Framing and Pressure Evaluation: For social tasks, the two-level module generalizes to compare performance under direct and conversational task framings, with optional adversarial prompt perturbations (Rabbani et al., 14 Nov 2025).

A plausible implication is that the two-level judgment module paradigm will become a default design principle in tasks where both local, context-sensitive processing and meta-level consistency or agreement assurance are critical, especially in legal AI, social LLM evaluation, and trustworthy ensemble grading architectures.
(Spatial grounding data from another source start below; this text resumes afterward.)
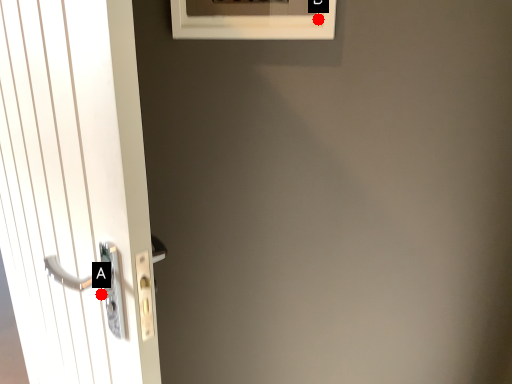 Question: Two points are circled on the image, labeled by A and B beside each circle. Which point is farther from the camera taking this photo?

Choices:
 (A) A is further
 (B) B is further

Answer: (B) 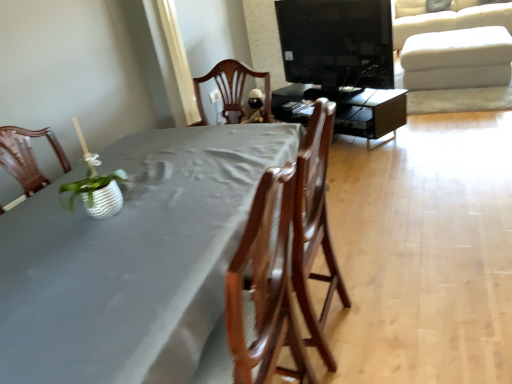 Question: Is matte black tv stand at center, the 2th table from the front, far from wooden chair at center?

Choices:
 (A) yes
 (B) no

Answer: (A)

Question: Is matte black tv stand at center, which is counted as the second table, starting from the bottom, at the right side of wooden chair at center?

Choices:
 (A) yes
 (B) no

Answer: (A)

Question: Is matte black tv stand at center, the 2th table from the front, wider than wooden chair at center?

Choices:
 (A) yes
 (B) no

Answer: (A)

Question: Is matte black tv stand at center, which is counted as the second table, starting from the bottom, completely or partially outside of wooden chair at center?

Choices:
 (A) no
 (B) yes

Answer: (B)

Question: Is matte black tv stand at center, which is counted as the second table, starting from the bottom, behind wooden chair at center?

Choices:
 (A) no
 (B) yes

Answer: (B)

Question: Is wooden chair at center located within matte black tv stand at center, the 2th table from the front?

Choices:
 (A) no
 (B) yes

Answer: (A)

Question: Is white textured pot at left thinner than wooden chair at center?

Choices:
 (A) no
 (B) yes

Answer: (B)

Question: Could wooden chair at center be considered to be inside white textured pot at left?

Choices:
 (A) yes
 (B) no

Answer: (B)

Question: Does white textured pot at left have a greater height compared to wooden chair at center?

Choices:
 (A) no
 (B) yes

Answer: (A)

Question: From a real-world perspective, does white textured pot at left stand above wooden chair at center?

Choices:
 (A) yes
 (B) no

Answer: (A)

Question: From a real-world perspective, is white textured pot at left under wooden chair at center?

Choices:
 (A) yes
 (B) no

Answer: (B)

Question: Considering the relative positions of white textured pot at left and wooden chair at center in the image provided, is white textured pot at left to the right of wooden chair at center from the viewer's perspective?

Choices:
 (A) no
 (B) yes

Answer: (A)

Question: Would you consider white textured pot at left to be distant from black glossy tv at upper center?

Choices:
 (A) no
 (B) yes

Answer: (B) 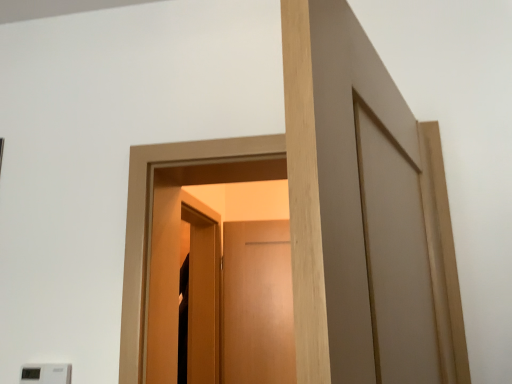 Find the location of a particular element. Image resolution: width=512 pixels, height=384 pixels. matte wood screen door at center is located at coordinates (203, 297).

This screenshot has width=512, height=384. Describe the element at coordinates (203, 297) in the screenshot. I see `matte wood screen door at center` at that location.

Measure the distance between point (48, 376) and camera.

1.24 meters.

The image size is (512, 384). What are the coordinates of `white plastic light switch at lower left` in the screenshot? It's located at (46, 373).

The width and height of the screenshot is (512, 384). Describe the element at coordinates (46, 373) in the screenshot. I see `white plastic light switch at lower left` at that location.

Image resolution: width=512 pixels, height=384 pixels. Find the location of `matte wood screen door at center`. matte wood screen door at center is located at coordinates (203, 297).

Between matte wood screen door at center and white plastic light switch at lower left, which one appears on the left side from the viewer's perspective?

Positioned to the left is white plastic light switch at lower left.

Considering the positions of objects matte wood screen door at center and white plastic light switch at lower left in the image provided, who is in front, matte wood screen door at center or white plastic light switch at lower left?

white plastic light switch at lower left is closer to the camera.

Is point (204, 275) less distant than point (54, 376)?

No, it is not.

From the image's perspective, would you say matte wood screen door at center is shown under white plastic light switch at lower left?

Yes, from the image's perspective, matte wood screen door at center is below white plastic light switch at lower left.

From a real-world perspective, is matte wood screen door at center on top of white plastic light switch at lower left?

Yes, from a real-world perspective, matte wood screen door at center is over white plastic light switch at lower left

Which object is thinner, matte wood screen door at center or white plastic light switch at lower left?

white plastic light switch at lower left is thinner.

Considering the sizes of objects matte wood screen door at center and white plastic light switch at lower left in the image provided, who is taller, matte wood screen door at center or white plastic light switch at lower left?

matte wood screen door at center is taller.

Can you confirm if matte wood screen door at center is smaller than white plastic light switch at lower left?

No.

Is white plastic light switch at lower left a part of matte wood screen door at center?

No.

Is matte wood screen door at center far away from white plastic light switch at lower left?

That's right, there is a large distance between matte wood screen door at center and white plastic light switch at lower left.

Does matte wood screen door at center turn towards white plastic light switch at lower left?

No, matte wood screen door at center does not turn towards white plastic light switch at lower left.

This screenshot has height=384, width=512. I want to click on screen door that appears below the white plastic light switch at lower left (from the image's perspective), so click(203, 297).

Does white plastic light switch at lower left appear on the right side of matte wood screen door at center?

Incorrect, white plastic light switch at lower left is not on the right side of matte wood screen door at center.

Considering their positions, is white plastic light switch at lower left located in front of or behind matte wood screen door at center?

white plastic light switch at lower left is in front of matte wood screen door at center.

Is point (37, 374) behind point (199, 256)?

No, (37, 374) is in front of (199, 256).

From the image's perspective, which is above, white plastic light switch at lower left or matte wood screen door at center?

From the image's view, white plastic light switch at lower left is above.

From a real-world perspective, is white plastic light switch at lower left below matte wood screen door at center?

Correct, in the physical world, white plastic light switch at lower left is lower than matte wood screen door at center.

Can you confirm if white plastic light switch at lower left is thinner than matte wood screen door at center?

Yes, white plastic light switch at lower left is thinner than matte wood screen door at center.

Is white plastic light switch at lower left shorter than matte wood screen door at center?

Correct, white plastic light switch at lower left is not as tall as matte wood screen door at center.

Based on their sizes in the image, would you say white plastic light switch at lower left is bigger or smaller than matte wood screen door at center?

Considering their sizes, white plastic light switch at lower left takes up less space than matte wood screen door at center.

Which is correct: white plastic light switch at lower left is inside matte wood screen door at center, or outside of it?

white plastic light switch at lower left cannot be found inside matte wood screen door at center.

Is white plastic light switch at lower left not close to matte wood screen door at center?

Yes, white plastic light switch at lower left and matte wood screen door at center are quite far apart.

Does white plastic light switch at lower left turn towards matte wood screen door at center?

No, white plastic light switch at lower left is not oriented towards matte wood screen door at center.

How different are the orientations of white plastic light switch at lower left and matte wood screen door at center in degrees?

There is a 0.0526-degree angle between the facing directions of white plastic light switch at lower left and matte wood screen door at center.

Measure the distance from white plastic light switch at lower left to matte wood screen door at center.

white plastic light switch at lower left and matte wood screen door at center are 4.24 feet apart.

What are the coordinates of `light switch in front of the matte wood screen door at center` in the screenshot? It's located at (46, 373).

Where is `screen door behind the white plastic light switch at lower left`? screen door behind the white plastic light switch at lower left is located at coordinates (203, 297).

This screenshot has width=512, height=384. Find the location of `light switch directly beneath the matte wood screen door at center (from a real-world perspective)`. light switch directly beneath the matte wood screen door at center (from a real-world perspective) is located at coordinates (46, 373). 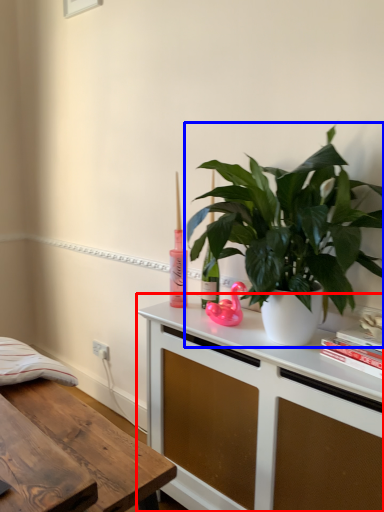 Question: Among these objects, which one is farthest to the camera, cabinetry (highlighted by a red box) or houseplant (highlighted by a blue box)?

Choices:
 (A) cabinetry
 (B) houseplant

Answer: (A) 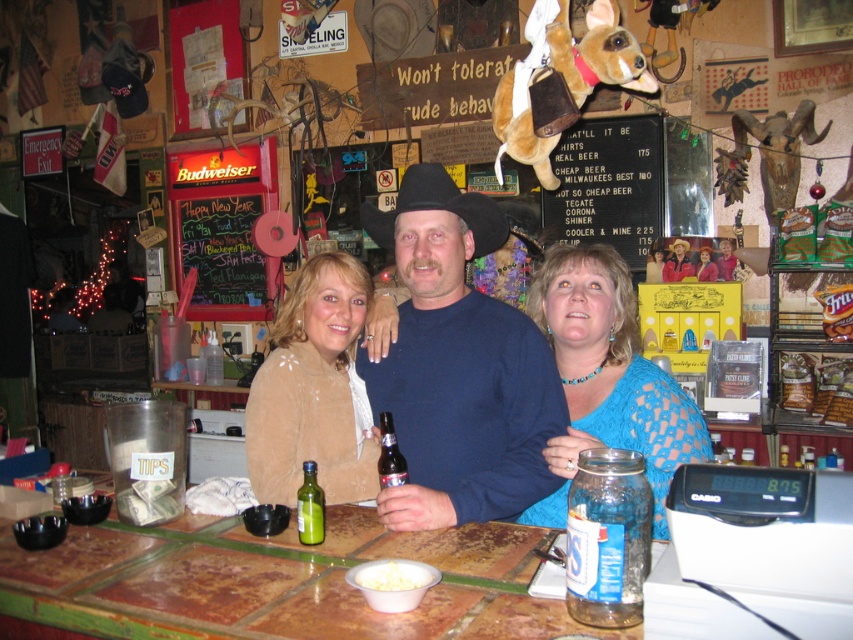 Who is taller, chalkboard at center or green glass bottle at center?

With more height is chalkboard at center.

Does point (219, 221) come closer to viewer compared to point (314, 522)?

No, it is not.

Which is in front, point (218, 248) or point (314, 492)?

Point (314, 492)

The width and height of the screenshot is (853, 640). I want to click on chalkboard at center, so click(x=221, y=256).

Is blue lace dress at center positioned at the back of clear glass jar at center?

Yes, blue lace dress at center is further from the viewer.

Which is below, blue lace dress at center or clear glass jar at center?

Positioned lower is clear glass jar at center.

Who is more forward, (581, 316) or (590, 589)?

Positioned in front is point (590, 589).

This screenshot has height=640, width=853. I want to click on blue lace dress at center, so click(x=607, y=378).

Does clear glass jar at center have a lesser height compared to green glass bottle at center?

In fact, clear glass jar at center may be taller than green glass bottle at center.

Which is more to the left, clear glass jar at center or green glass bottle at center?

7. Impact and Significance

The two-level judgment module paradigm has yielded demonstrable improvements in document understanding, model evaluation, and ensemble reliability across benchmarked tasks. Its structural separation of local extraction and global/meta synthesis addresses the inherent bottlenecks of single-stage models—namely, input length limitations, interpretability deficits, and vulnerability to both error propagation and alignment uncertainty. Furthermore, the methodology serves as a foundation for explainable AI in sensitive domains (e.g., legal, policy, scientific peer review), where both process transparency and accuracy are non-negotiable (Madambakam et al., 2023, Prasad et al., 2023, Han et al., 10 Oct 2025, Corrada-Emmanuel, 10 Sep 2025, Rabbani et al., 14 Nov 2025, Song et al., 2022).